When it was announced back in August that former Brooklyn Nets owner Mikhail Prokhorov was handing over operations of Long Island’s Nassau Coliseum to one of his lenders, Florida financier Nick Mastroianni, one of the big questions was whether Mastroianni would agree to pay the millions of dollars in back rent that Prokhorov had been racking up since Prokhorov announced that he was shutting the arena down now that the New York Islanders were set to move out to play in their own new state-subsidized arena at Belmont Park. And the answer, Newsday now reveals, is that Nassau County wants to absolve Mastroianni of all rent payments until the Covid pandemic ends, and then another six months after that for good measure:

Nassau County has agreed to let the new leaseholder of Nassau Coliseum off the hook from paying rent until at least the summer in a deal that also guarantees that the Islanders can use the arena if needed during the COVID-19 shutdown.

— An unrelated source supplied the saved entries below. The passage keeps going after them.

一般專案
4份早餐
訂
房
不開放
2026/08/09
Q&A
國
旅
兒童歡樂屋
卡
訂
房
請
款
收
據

The lease amendment, which requires approval by the Nassau County Legislature, calls for rent relief that continues until six months after the state lifts all restrictions on arena events…

“This extension coupled with the suspension of rent payments in recognition of the economic impact of the pandemic, will give Nassau and the HUB Team the opportunity to plan for the future, post-COVID, when the entertainment industry restarts,” [Nassau County Executive Laura] Curran said.

The current Coliseum rent is a little over $4 million a year, so the rent break will cost Nassau County maybe $5-6 million if arena events can resume at full capacity next spring or summer — plus an additional $2 million for the six months after that, when Long Islanders can again pack into the Coliseum to see Disney on Ice or whatever. That’s starting to run into some real money, even before you take into account that $6 million that New York state has promised toward arena renovations so that the Islanders can play one more lame-duck season at the Coliseum, before empty seats in all likelihood, if an NHL season even happens this winter.

One of the dilemmas of reporting on business subsidies during a public health crisis is drawing a line between legit economic stimulus and creating corporate windfalls for banks and Kanye West. Providing $8 million or so in rent rebates for an arena during a county budget deficit that could exceed $300 million, in exchange for exactly no promises about whether it will stay open or who will be employed there, does not seem like the best gamble; we’ll see what the Nassau County legislature says about it.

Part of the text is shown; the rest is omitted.